Landing a large corporation has 2 big advantages for your startup. The first it is great for PR that can be used in many ways. Having a big name customer in your portfolio can be used to attract top talent, investors, and similar customers that will take notice. It gives your company credibility.

The second advantage is that corporate customers can pay, a lot. For B2B brands, your solution can be used by both big and small customers. Smaller customers are often more price sensitive and require a higher amount of customers to reach a scale of profitability. Big customers can easily write checks between 10k — 100k for solutions. One big customer and you can easily achieve 15k MRR, which is only 70k from our 250k ARR goal.

Stage 3 — Accelerators: The third stage is optional. I’ve noticed many companies that execute the prior two stages successfully are admitted into accelerator programs. There are many accelerators to join, and not all of them are valuable to your business. The right ones will provide additional mentors, advisors that will further help you hone your business and execution. They also will provide connections to investors.

Stage 4 — Venture Capital: The final addition to this peripheral team is venture capital. But it’s not just any venture firm that is important, it’s about strategic capital that comes advantages towards helping a company achieve its goals.

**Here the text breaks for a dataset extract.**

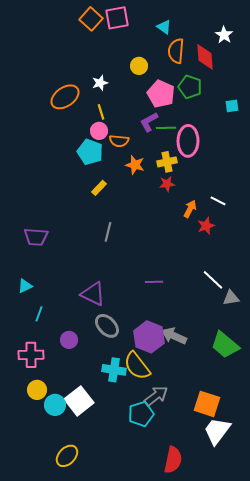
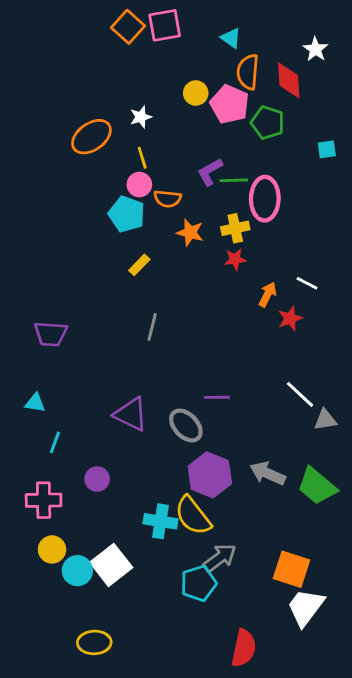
pink pentagon: (161, 94) -> (230, 104), moved
cyan triangle: (25, 286) -> (35, 403), turned 35
gray ellipse: (107, 326) -> (186, 425), moved
gray arrow: (174, 336) -> (268, 473), moved
yellow ellipse: (67, 456) -> (94, 642), turned 45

A Set Trajectory To Success

How likely are these companies not to make over 250k? Very hard given the trajectory they have amassed around them. To recap:

  1. High profile advisors, mentors or board members that come with a wealth of guidance and connections join the company.
  2. Closing of large corporate clients, generally in the Fortune 1000 or Fortune 500 range that can pay between 10k to 100k.
  3. Acceptance into programs such as accelerators, that help hone the startups positioning, value, execution along with more connections.
  4. Funding from strategic investors.

With a just few corporate customers and partnerships, and the ability to hire top talent, these companies have the capabilities and resources to easily surpass 250k in revenue. While diversity report released by Harlem Capital Partners indicates few companies able to make over a 250k in revenue, is this just a Black and Latino problem? No, not at all.

I’ve actually seen Black and Latino companies position themselves with the right people and have a similar trajectory to success. For example, one black-led company added a strategic member to their board and was introduced to one of the top accelerators in the United States. The problem many Black and Latino founders face is they do not have the network to connect with high profile figures.

To any startup looking to succeed, consider correctly building a peripheral team that is going to give you an extreme upward trajectory. This can be hard and time-consuming as building your internal team, but the long-term benefits are well worth it.